[Items from a dataset]
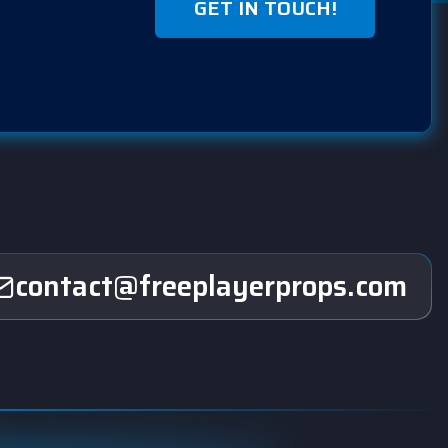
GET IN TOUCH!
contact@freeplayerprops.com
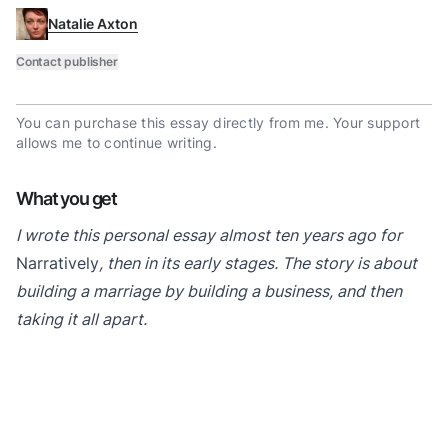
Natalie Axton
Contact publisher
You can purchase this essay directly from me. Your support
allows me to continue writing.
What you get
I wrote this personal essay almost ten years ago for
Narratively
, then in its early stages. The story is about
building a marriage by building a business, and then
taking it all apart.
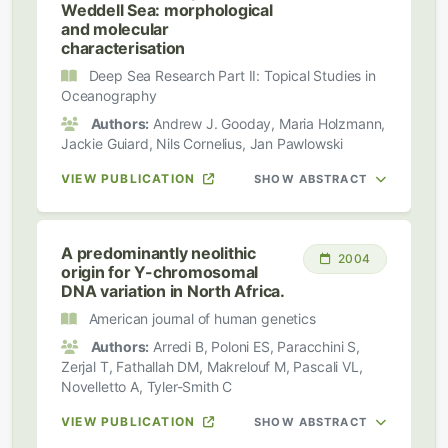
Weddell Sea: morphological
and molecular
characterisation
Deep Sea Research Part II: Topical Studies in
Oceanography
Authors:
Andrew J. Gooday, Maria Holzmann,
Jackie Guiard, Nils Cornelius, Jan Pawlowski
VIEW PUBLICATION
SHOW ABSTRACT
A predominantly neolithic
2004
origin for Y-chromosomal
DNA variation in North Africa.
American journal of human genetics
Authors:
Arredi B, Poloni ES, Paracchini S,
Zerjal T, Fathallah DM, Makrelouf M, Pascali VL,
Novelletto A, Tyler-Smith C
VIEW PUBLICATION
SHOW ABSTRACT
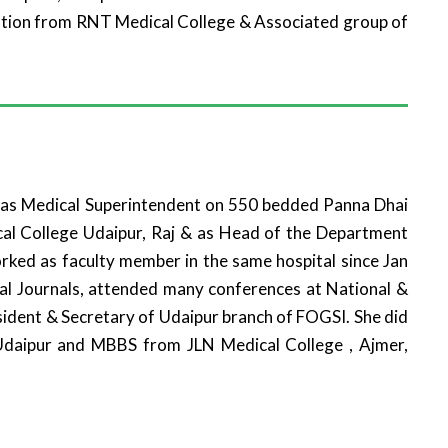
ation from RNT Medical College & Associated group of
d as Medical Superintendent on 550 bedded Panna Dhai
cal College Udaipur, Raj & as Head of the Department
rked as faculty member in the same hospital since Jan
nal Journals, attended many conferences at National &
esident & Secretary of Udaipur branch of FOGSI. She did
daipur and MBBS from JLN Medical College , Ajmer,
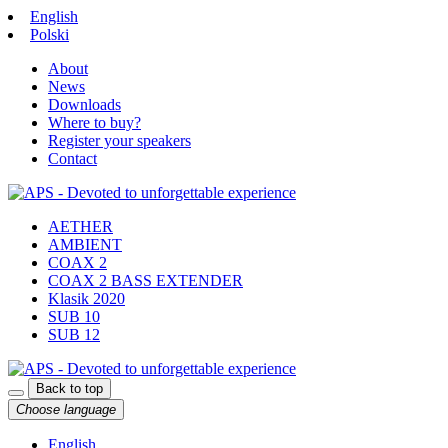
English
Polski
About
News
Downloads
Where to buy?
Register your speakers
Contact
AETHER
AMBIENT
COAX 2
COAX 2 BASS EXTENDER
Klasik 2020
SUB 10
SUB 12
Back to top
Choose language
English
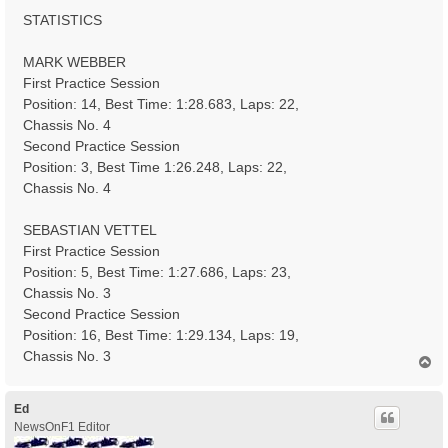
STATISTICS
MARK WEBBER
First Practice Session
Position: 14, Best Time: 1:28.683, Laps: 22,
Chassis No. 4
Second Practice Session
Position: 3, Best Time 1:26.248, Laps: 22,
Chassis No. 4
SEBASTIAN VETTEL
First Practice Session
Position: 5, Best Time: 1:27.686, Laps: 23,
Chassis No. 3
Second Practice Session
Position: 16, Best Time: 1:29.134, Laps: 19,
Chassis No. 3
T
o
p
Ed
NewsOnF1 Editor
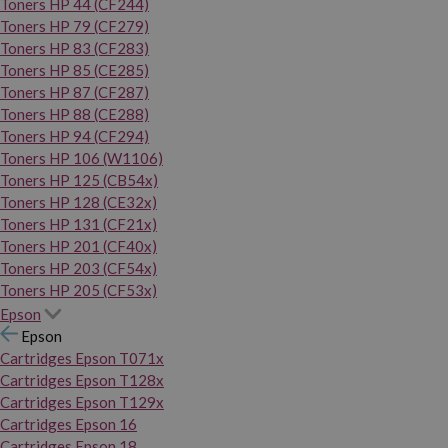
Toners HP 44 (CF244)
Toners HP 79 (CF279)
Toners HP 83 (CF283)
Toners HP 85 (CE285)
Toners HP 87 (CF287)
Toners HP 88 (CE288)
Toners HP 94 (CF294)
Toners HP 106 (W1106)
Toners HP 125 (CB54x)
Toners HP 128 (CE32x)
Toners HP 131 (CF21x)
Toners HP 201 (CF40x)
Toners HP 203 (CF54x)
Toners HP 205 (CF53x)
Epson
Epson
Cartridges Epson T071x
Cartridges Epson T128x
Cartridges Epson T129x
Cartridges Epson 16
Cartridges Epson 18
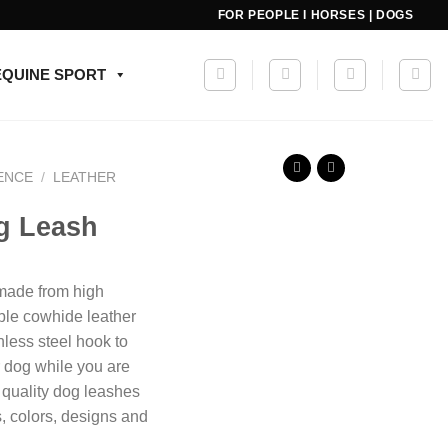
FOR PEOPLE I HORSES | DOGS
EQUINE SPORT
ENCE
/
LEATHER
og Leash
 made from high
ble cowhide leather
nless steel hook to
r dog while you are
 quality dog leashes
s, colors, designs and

WHAT TO WORK ON. Transcribe the entries above exactly, from their first line through the line with "Toners HP 128 (CE32x)", and omit all pictures.

RESPONSE FOR THIS EXERCISE.
GET IN TOUCH!
contact@freeplayerprops.com
Natalie Axton
Contact publisher
You can purchase this essay directly from me. Your support
allows me to continue writing.
What you get
I wrote this personal essay almost ten years ago for
Narratively
, then in its early stages. The story is about
building a marriage by building a business, and then
taking it all apart.
Weddell Sea: morphological
and molecular
characterisation
Deep Sea Research Part II: Topical Studies in
Oceanography
Authors:
Andrew J. Gooday, Maria Holzmann,
Jackie Guiard, Nils Cornelius, Jan Pawlowski
VIEW PUBLICATION
SHOW ABSTRACT
A predominantly neolithic
2004
origin for Y-chromosomal
DNA variation in North Africa.
American journal of human genetics
Authors:
Arredi B, Poloni ES, Paracchini S,
Zerjal T, Fathallah DM, Makrelouf M, Pascali VL,
Novelletto A, Tyler-Smith C
VIEW PUBLICATION
SHOW ABSTRACT
ation from RNT Medical College & Associated group of
d as Medical Superintendent on 550 bedded Panna Dhai
cal College Udaipur, Raj & as Head of the Department
rked as faculty member in the same hospital since Jan
nal Journals, attended many conferences at National &
esident & Secretary of Udaipur branch of FOGSI. She did
daipur and MBBS from JLN Medical College , Ajmer,
English
Polski
About
News
Downloads
Where to buy?
Register your speakers
Contact
AETHER
AMBIENT
COAX 2
COAX 2 BASS EXTENDER
Klasik 2020
SUB 10
SUB 12
Back to top
Choose language
English
STATISTICS
MARK WEBBER
First Practice Session
Position: 14, Best Time: 1:28.683, Laps: 22,
Chassis No. 4
Second Practice Session
Position: 3, Best Time 1:26.248, Laps: 22,
Chassis No. 4
SEBASTIAN VETTEL
First Practice Session
Position: 5, Best Time: 1:27.686, Laps: 23,
Chassis No. 3
Second Practice Session
Position: 16, Best Time: 1:29.134, Laps: 19,
Chassis No. 3
T
o
p
Ed
NewsOnF1 Editor
Toners HP 44 (CF244)
Toners HP 79 (CF279)
Toners HP 83 (CF283)
Toners HP 85 (CE285)
Toners HP 87 (CF287)
Toners HP 88 (CE288)
Toners HP 94 (CF294)
Toners HP 106 (W1106)
Toners HP 125 (CB54x)
Toners HP 128 (CE32x)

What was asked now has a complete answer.